Word that Sarkisian would join Bama’s support staff came less than three weeks later. Because Kiffin has never tended to stay in one place for long, it seemed a decent bet that Sarkisian would eventually replace him. Now he has, but it’s happened seven days before it was supposed to happen, right before the biggest game of the year.
Now, Sarkisian’s got a chance to complete a fast comeback story in style.

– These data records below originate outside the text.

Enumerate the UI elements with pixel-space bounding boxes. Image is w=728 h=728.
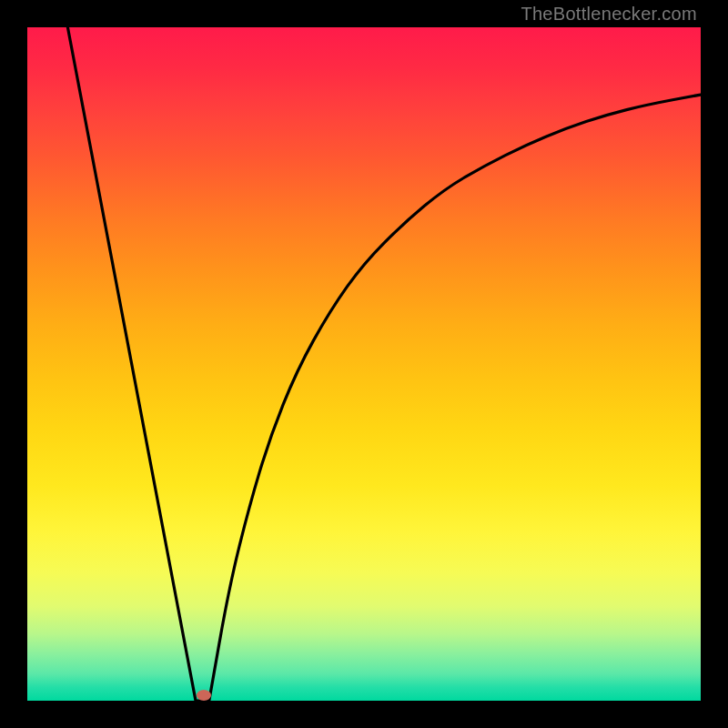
- optimal-point-marker: [197, 690, 211, 701]
- bottleneck-curve: [27, 27, 701, 701]
- watermark-text: TheBottlenecker.com: [521, 4, 697, 25]
- plot-area: [27, 27, 701, 701]
- chart-frame: TheBottlenecker.com: [0, 0, 728, 728]
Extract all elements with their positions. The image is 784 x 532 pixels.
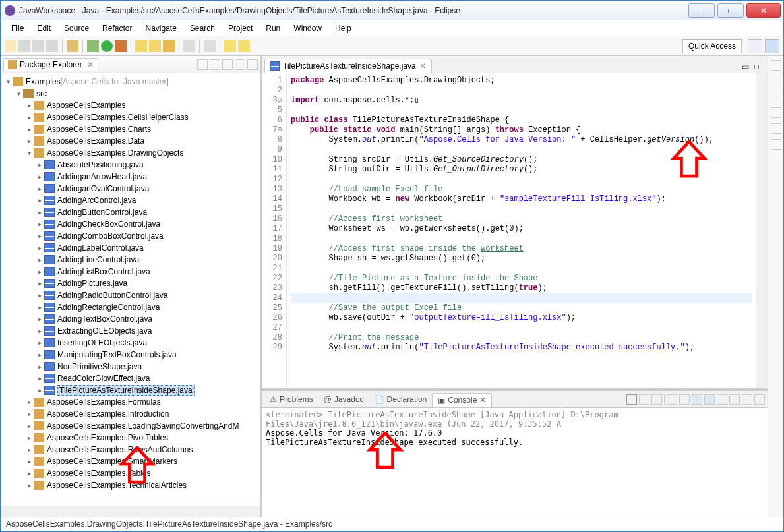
link-editor-icon[interactable] [210, 59, 220, 70]
menu-edit[interactable]: Edit [32, 22, 56, 34]
terminate-icon[interactable] [626, 394, 637, 405]
tree-node[interactable]: ▸AsposeCellsExamples.Charts [5, 123, 260, 135]
tab-problems[interactable]: ⚠ Problems [264, 393, 318, 406]
menu-window[interactable]: Window [288, 22, 327, 34]
maximize-editor-icon[interactable]: □ [754, 62, 765, 73]
save-icon[interactable] [18, 40, 30, 52]
console-output[interactable]: <terminated> TilePictureAsTextureInsideS… [262, 408, 768, 517]
new-class-icon[interactable] [149, 40, 161, 52]
run-last-icon[interactable] [115, 40, 127, 52]
tree-node[interactable]: ▸ExtractingOLEObjects.java [5, 325, 260, 337]
tree-node[interactable]: ▸ManipulatingTextBoxControls.java [5, 349, 260, 361]
tree-node[interactable]: ▸AsposeCellsExamples.Formulas [5, 396, 260, 408]
tree-node[interactable]: ▸AsposeCellsExamples.RowsAndColumns [5, 444, 260, 456]
tree-node[interactable]: ▸AsposeCellsExamples.Data [5, 135, 260, 147]
menu-help[interactable]: Help [330, 22, 357, 34]
tree-node[interactable]: ▸InsertingOLEObjects.java [5, 337, 260, 349]
open-perspective-icon[interactable] [748, 39, 762, 53]
maximize-view-icon[interactable] [247, 59, 258, 70]
menu-refactor[interactable]: Refactor [97, 22, 137, 34]
tree-node[interactable]: ▸AsposeCellsExamples.SmartMarkers [5, 456, 260, 467]
package-tree[interactable]: ▾Examples [Aspose.Cells-for-Java master]… [1, 73, 260, 506]
editor-tab[interactable]: TilePictureAsTextureInsideShape.java ✕ [264, 59, 432, 73]
max-console-icon[interactable] [754, 394, 765, 405]
run-icon[interactable] [101, 40, 113, 52]
package-explorer-tab[interactable]: Package Explorer ✕ [3, 58, 98, 71]
tree-node[interactable]: ▸AsposeCellsExamples [5, 100, 260, 111]
menu-navigate[interactable]: Navigate [140, 22, 181, 34]
tab-console[interactable]: ▣ Console ✕ [432, 393, 492, 407]
build-icon[interactable] [67, 40, 78, 52]
clear-console-icon[interactable] [667, 394, 677, 405]
view-menu-icon[interactable] [222, 59, 233, 70]
code-content[interactable]: package AsposeCellsExamples.DrawingObjec… [287, 73, 756, 388]
tree-node[interactable]: ▸AddinganArrowHead.java [5, 171, 260, 183]
tree-node[interactable]: ▸AddingLineControl.java [5, 254, 260, 266]
tree-node[interactable]: ▸AddingLabelControl.java [5, 242, 260, 254]
outline-icon[interactable] [771, 60, 781, 71]
tab-javadoc[interactable]: @ Javadoc [318, 393, 369, 406]
menu-project[interactable]: Project [223, 22, 258, 34]
tree-node[interactable]: ▸AsposeCellsExamples.CellsHelperClass [5, 111, 260, 123]
tree-node[interactable]: ▾Examples [Aspose.Cells-for-Java master] [5, 76, 260, 88]
properties-icon[interactable] [771, 123, 781, 134]
menu-source[interactable]: Source [59, 22, 94, 34]
tree-node[interactable]: ▸AddingArcControl.java [5, 194, 260, 206]
tree-node[interactable]: ▸TilePictureAsTextureInsideShape.java [5, 384, 260, 396]
open-console-icon[interactable] [729, 394, 740, 405]
tree-node[interactable]: ▸AddingRadioButtonControl.java [5, 289, 260, 301]
maximize-button[interactable]: □ [717, 3, 744, 18]
quick-access[interactable]: Quick Access [682, 39, 742, 53]
close-view-icon[interactable]: ✕ [87, 60, 94, 69]
tree-node[interactable]: ▸AddingCheckBoxControl.java [5, 218, 260, 230]
menu-search[interactable]: Search [185, 22, 220, 34]
close-tab-icon[interactable]: ✕ [419, 61, 426, 71]
close-button[interactable]: ✕ [746, 3, 781, 18]
back-icon[interactable] [224, 40, 236, 52]
pin-console-icon[interactable] [704, 394, 715, 405]
tree-node[interactable]: ▸AsposeCellsExamples.Introduction [5, 408, 260, 420]
tree-node[interactable]: ▸ReadColorGlowEffect.java [5, 372, 260, 384]
java-perspective-icon[interactable] [765, 39, 779, 53]
code-editor[interactable]: 123⊕567⊖89101112131415161718192021222324… [262, 73, 768, 388]
tree-node[interactable]: ▸AddingPictures.java [5, 278, 260, 289]
display-selected-icon[interactable] [717, 394, 727, 405]
tree-node[interactable]: ▸AddingTextBoxControl.java [5, 313, 260, 325]
tree-node[interactable]: ▸AsposeCellsExamples.LoadingSavingConver… [5, 420, 260, 432]
team-icon[interactable] [771, 139, 781, 150]
show-console-icon[interactable] [692, 394, 702, 405]
open-type-icon[interactable] [163, 40, 175, 52]
search-icon[interactable] [183, 40, 195, 52]
menu-run[interactable]: Run [260, 22, 286, 34]
menu-file[interactable]: File [6, 22, 29, 34]
tree-node[interactable]: ▸AsposeCellsExamples.Tables [5, 467, 260, 479]
tree-node[interactable]: ▸AddinganOvalControl.java [5, 183, 260, 194]
print-icon[interactable] [46, 40, 58, 52]
tree-hscroll[interactable] [1, 506, 260, 517]
tree-node[interactable]: ▸AddingButtonControl.java [5, 206, 260, 218]
minimize-button[interactable]: — [688, 3, 715, 18]
toggle-mark-icon[interactable] [204, 40, 216, 52]
new-icon[interactable] [5, 40, 16, 52]
tree-node[interactable]: ▸AsposeCellsExamples.TechnicalArticles [5, 479, 260, 491]
remove-all-icon[interactable] [651, 394, 662, 405]
tree-node[interactable]: ▸AddingRectangleControl.java [5, 301, 260, 313]
collapse-all-icon[interactable] [197, 59, 208, 70]
tree-node[interactable]: ▸AddingListBoxControl.java [5, 266, 260, 278]
tree-node[interactable]: ▾AsposeCellsExamples.DrawingObjects [5, 147, 260, 159]
min-console-icon[interactable] [742, 394, 752, 405]
remove-launch-icon[interactable] [639, 394, 649, 405]
tab-declaration[interactable]: 📄 Declaration [369, 393, 433, 406]
tasks-icon[interactable] [771, 92, 781, 102]
debug-icon[interactable] [87, 40, 99, 52]
minimize-editor-icon[interactable]: ▭ [742, 62, 752, 73]
minimize-view-icon[interactable] [235, 59, 245, 70]
new-package-icon[interactable] [135, 40, 147, 52]
forward-icon[interactable] [238, 40, 250, 52]
tree-node[interactable]: ▸AddingComboBoxControl.java [5, 230, 260, 242]
tree-node[interactable]: ▾src [5, 88, 260, 100]
save-all-icon[interactable] [32, 40, 44, 52]
close-console-icon[interactable]: ✕ [479, 396, 486, 405]
tree-node[interactable]: ▸AbsolutePositioning.java [5, 159, 260, 171]
bookmarks-icon[interactable] [771, 107, 781, 118]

There’s a good chance Sarkisian is ultimately successful as Alabama’s offensive coordinator. Kiffin did a great job updating Alabama’s offense and turning it into a devastating mix of spread and power. The Tide will furnish Sarkisian with elite talent at every position on the field. He’ll be part of a finely tuned football death machine at least for next season, when Bama should again be the country’s best team.
But national championship rings last forever. If Sarkisian can start his tenure by leading the Tide offense to enough points to get past a Clemson defense that just shut out Ohio State for the first time since 1993, he’ll generate a lot of goodwill. He’ll be Alabama’s Championship Offensive Coordinator after a week on the job. He’ll be an immediate Tuscaloosa success story, with a little niche carved for himself in Tide lore.
Clemson is great, and its defensive coordinator, Brent Venables, is one of the best in the business. Sarkisian has a lot on his plate on a compressed time frame, and his job is a difficult one. But this is an awesome opportunity.